Division of Pediatric Endocrinology and Diabetology, University Children's Hospital, Zurich, Switzerland.
Am J Physiol Endocrinol Metab. 2013 Aug 1;305(3):E388-95. doi: 10.1152/ajpendo.00179.2013. Epub 2013 Jun 4.

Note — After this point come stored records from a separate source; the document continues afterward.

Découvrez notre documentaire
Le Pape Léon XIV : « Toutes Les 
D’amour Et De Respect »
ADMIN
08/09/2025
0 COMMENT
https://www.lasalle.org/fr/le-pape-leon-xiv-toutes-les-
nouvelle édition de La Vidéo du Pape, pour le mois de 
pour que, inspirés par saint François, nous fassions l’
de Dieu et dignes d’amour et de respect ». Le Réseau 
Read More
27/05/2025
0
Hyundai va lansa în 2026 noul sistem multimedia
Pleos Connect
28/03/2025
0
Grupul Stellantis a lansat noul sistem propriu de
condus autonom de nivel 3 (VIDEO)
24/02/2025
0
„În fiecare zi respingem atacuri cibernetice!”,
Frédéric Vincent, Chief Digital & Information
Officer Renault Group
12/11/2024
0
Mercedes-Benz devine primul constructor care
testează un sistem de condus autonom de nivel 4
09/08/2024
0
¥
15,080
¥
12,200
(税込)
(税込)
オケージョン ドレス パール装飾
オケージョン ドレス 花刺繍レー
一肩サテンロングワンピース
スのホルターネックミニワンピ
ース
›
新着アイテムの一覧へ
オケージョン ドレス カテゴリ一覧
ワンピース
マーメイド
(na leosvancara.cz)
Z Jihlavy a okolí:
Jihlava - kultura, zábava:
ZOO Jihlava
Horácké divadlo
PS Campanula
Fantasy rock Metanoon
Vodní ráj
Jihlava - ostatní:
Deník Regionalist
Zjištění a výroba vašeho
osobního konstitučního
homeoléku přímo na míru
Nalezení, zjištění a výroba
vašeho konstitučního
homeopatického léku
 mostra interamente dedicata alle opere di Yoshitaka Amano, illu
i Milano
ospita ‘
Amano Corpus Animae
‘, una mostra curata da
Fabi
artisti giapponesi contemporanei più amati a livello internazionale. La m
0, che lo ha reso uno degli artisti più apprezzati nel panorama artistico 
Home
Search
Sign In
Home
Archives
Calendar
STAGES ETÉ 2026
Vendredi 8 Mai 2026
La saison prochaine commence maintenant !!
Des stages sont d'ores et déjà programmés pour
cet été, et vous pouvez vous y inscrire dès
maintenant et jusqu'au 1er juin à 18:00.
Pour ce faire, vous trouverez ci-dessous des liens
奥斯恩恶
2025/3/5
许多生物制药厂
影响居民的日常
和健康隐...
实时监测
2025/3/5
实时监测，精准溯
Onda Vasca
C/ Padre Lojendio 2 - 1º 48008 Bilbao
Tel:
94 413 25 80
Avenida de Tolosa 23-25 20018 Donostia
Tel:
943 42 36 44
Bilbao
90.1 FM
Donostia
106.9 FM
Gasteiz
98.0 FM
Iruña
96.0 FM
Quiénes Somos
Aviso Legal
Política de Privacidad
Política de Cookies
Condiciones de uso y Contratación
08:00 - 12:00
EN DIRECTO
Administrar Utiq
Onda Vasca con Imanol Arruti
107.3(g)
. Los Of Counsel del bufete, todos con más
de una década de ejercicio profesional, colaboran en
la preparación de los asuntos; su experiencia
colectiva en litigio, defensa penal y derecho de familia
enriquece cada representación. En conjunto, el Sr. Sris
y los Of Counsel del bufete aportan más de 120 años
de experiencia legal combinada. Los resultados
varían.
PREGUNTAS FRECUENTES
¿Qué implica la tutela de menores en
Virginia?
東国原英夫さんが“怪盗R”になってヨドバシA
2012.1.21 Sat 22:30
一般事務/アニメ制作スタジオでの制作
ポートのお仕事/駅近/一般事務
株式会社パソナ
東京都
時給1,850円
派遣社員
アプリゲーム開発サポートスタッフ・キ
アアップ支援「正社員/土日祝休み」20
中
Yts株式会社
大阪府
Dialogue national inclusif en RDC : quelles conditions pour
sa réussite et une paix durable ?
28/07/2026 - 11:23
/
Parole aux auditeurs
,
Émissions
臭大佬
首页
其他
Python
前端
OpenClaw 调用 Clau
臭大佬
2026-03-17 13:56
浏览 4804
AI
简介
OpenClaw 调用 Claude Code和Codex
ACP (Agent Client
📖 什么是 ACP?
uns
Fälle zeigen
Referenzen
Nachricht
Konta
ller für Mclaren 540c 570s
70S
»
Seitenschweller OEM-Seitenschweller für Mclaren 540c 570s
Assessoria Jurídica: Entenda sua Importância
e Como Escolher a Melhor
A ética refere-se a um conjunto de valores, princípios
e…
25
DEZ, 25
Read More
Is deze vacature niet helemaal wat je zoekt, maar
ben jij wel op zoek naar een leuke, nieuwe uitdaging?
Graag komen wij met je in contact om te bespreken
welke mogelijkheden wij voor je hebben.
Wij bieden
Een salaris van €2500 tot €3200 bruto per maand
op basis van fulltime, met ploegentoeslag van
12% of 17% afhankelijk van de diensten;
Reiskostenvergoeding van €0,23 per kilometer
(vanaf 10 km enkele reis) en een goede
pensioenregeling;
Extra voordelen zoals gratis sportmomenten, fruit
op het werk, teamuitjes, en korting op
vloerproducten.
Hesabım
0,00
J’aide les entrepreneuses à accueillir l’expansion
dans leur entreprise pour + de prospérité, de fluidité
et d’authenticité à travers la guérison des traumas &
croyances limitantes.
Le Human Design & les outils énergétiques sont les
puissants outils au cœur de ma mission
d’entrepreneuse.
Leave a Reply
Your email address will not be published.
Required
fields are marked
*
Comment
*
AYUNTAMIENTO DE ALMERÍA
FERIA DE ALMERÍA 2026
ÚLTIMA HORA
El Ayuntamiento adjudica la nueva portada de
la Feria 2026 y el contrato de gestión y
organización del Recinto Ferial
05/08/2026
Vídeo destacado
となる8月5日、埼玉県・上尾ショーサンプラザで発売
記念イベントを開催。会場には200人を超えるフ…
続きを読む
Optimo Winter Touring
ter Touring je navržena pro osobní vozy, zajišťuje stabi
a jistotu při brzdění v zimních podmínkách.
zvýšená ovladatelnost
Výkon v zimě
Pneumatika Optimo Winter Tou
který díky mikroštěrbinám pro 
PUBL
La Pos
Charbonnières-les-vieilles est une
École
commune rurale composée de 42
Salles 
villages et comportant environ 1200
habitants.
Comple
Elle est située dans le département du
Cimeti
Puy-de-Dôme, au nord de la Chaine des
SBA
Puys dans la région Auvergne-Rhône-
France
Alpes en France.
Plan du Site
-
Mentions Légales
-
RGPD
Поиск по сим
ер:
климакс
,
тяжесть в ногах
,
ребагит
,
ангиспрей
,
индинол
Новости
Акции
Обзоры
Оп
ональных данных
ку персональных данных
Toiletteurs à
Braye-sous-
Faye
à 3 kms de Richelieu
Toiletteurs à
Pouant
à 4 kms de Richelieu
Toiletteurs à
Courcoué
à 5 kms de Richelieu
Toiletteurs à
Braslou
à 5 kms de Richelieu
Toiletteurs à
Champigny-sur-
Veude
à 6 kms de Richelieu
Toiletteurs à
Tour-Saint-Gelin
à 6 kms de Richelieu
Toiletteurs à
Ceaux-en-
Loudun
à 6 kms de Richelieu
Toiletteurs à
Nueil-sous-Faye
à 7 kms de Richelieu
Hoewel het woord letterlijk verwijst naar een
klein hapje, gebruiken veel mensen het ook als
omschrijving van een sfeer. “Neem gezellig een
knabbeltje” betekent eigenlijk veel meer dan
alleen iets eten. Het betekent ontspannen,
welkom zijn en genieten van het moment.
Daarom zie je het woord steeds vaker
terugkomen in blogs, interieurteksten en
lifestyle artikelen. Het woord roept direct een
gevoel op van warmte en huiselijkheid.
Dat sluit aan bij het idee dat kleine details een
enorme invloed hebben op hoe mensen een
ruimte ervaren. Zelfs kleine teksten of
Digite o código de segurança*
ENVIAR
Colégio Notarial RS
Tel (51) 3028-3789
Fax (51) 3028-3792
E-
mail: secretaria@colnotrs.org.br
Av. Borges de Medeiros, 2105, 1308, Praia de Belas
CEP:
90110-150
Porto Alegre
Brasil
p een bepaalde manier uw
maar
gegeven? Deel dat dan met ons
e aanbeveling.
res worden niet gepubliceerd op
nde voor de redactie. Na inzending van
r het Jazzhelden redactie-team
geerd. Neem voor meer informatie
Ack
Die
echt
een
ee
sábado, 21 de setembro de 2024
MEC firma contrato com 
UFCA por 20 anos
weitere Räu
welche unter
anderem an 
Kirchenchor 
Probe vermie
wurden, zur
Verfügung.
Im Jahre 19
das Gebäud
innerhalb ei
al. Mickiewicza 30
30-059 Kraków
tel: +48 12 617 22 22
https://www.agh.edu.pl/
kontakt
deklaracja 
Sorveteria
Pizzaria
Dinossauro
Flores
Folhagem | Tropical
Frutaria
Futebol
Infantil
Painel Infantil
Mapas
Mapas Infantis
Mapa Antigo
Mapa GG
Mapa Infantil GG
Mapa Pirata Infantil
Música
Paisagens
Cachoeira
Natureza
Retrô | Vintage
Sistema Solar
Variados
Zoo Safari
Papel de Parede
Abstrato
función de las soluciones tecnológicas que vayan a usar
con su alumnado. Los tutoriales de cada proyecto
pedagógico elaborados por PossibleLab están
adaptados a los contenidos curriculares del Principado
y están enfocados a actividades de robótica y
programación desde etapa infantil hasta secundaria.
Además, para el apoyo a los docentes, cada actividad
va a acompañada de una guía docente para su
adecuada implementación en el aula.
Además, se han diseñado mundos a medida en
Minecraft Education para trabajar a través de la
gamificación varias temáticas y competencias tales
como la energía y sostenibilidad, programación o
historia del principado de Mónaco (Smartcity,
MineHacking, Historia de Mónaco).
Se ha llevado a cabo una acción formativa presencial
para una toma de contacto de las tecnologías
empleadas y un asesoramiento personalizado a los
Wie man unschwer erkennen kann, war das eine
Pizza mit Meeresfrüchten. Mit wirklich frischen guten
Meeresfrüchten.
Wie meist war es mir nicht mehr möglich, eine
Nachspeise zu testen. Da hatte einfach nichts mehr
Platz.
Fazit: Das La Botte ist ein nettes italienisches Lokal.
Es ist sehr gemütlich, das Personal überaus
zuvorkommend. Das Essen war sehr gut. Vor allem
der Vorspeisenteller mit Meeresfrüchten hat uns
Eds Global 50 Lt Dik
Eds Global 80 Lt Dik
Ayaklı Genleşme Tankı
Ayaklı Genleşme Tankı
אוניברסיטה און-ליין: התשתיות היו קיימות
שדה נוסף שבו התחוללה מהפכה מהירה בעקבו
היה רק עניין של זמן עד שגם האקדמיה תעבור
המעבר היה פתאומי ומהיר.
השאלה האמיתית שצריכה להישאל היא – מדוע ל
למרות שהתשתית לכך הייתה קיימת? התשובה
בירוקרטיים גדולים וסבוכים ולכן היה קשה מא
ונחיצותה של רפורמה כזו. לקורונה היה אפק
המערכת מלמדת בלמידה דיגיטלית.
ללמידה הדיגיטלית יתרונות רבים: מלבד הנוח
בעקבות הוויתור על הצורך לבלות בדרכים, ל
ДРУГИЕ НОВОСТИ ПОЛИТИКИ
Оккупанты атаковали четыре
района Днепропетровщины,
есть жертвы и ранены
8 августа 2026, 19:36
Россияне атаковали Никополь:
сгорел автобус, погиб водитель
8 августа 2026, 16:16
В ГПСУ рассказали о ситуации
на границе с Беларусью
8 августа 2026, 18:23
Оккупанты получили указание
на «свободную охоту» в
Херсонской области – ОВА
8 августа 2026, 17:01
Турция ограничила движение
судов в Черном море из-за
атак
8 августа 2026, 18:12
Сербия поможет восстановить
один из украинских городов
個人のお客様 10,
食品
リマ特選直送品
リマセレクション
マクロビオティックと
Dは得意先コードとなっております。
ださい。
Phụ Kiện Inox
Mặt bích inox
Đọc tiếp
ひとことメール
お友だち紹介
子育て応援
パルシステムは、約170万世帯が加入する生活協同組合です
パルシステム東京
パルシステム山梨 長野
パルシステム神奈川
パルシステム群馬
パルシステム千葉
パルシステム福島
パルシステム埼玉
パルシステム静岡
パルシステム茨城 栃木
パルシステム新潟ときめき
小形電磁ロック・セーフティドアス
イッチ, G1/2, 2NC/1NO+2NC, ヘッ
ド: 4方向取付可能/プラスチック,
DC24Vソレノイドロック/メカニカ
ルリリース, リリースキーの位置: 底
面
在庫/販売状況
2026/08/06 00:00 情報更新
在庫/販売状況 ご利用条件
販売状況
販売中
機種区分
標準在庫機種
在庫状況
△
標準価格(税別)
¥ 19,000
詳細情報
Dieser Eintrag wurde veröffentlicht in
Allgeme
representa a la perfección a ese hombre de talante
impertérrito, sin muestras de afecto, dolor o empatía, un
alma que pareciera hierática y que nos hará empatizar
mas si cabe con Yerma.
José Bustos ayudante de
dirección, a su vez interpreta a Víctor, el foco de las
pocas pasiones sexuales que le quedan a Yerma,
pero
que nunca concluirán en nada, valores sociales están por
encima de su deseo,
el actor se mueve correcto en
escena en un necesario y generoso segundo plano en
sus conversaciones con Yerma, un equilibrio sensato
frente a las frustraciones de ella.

High-fat feeding for 3-4 days impairs glucose tolerance and hepatic insulin sensitivity. However, it remains unclear whether the evolving hepatic insulin resistance is due to acute lipid overload or the result of induced adipose tissue inflammation and consequent dysfunctional adipose tissue-liver cross-talk. In the present study, feeding C57Bl6/J mice a fat-enriched diet [high-fat diet (HFD)] for 4 days induced glucose intolerance, hepatic insulin resistance (as assessed by hyperinsulinemic euglycemic clamp studies), and hepatic steatosis as well as adipose tissue inflammation (i.e., TNFα expression) compared with standard chow-fed mice. Adipocyte-specific depletion of the antiapoptotic/anti-inflammatory factor Fas (CD95) attenuated adipose tissue inflammation and improved glucose tolerance as well as hepatic insulin sensitivity without altering the level of hepatic steatosis induced by HFD. In summary, our results identify adipose tissue inflammation and resulting dysfunctional adipose tissue-liver cross-talk as an early event in the development of HFD-induced hepatic insulin resistance.
高脂喂养 3-4 天会损害葡萄糖耐量和肝胰岛素敏感性。然而,目前尚不清楚不断发展的肝胰岛素抵抗是由于急性脂质过载,还是由于诱导的脂肪组织炎症和随之而来的功能失调的脂肪组织-肝脏相互作用所致。在本研究中,与标准喂养的小鼠相比,用高脂肪饮食(HFD)喂养 C57Bl6/J 小鼠 4 天会导致葡萄糖不耐受、肝胰岛素抵抗(通过高胰岛素正葡萄糖钳夹研究评估)和肝脂肪变性,以及脂肪组织炎症(即 TNFα 表达)。脂肪细胞特异性敲除抗凋亡/抗炎因子 Fas(CD95)可减轻脂肪组织炎症,改善葡萄糖耐量和肝胰岛素敏感性,而不改变 HFD 诱导的肝脂肪变性水平。总之,我们的结果表明,脂肪组织炎症和由此产生的功能失调的脂肪组织-肝脏相互作用是 HFD 诱导的肝胰岛素抵抗发展的早期事件。